Segment Start: Provided information
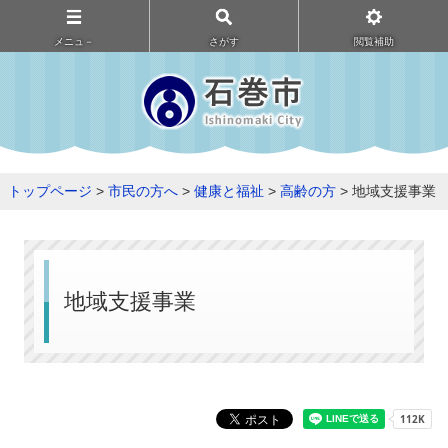
メニュ－
さがす
閲覧補助
トップページ
>
市民の方へ
>
健康と福祉
>
高齢の方
> 地域支援事業
地域支援事業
Segment End: Provided information
Your task: Exact copy, no pictures: set down all the entries again as they stand.

Exercise answer:
メニュ－
さがす
閲覧補助
トップページ
>
市民の方へ
>
健康と福祉
>
高齢の方
> 地域支援事業
地域支援事業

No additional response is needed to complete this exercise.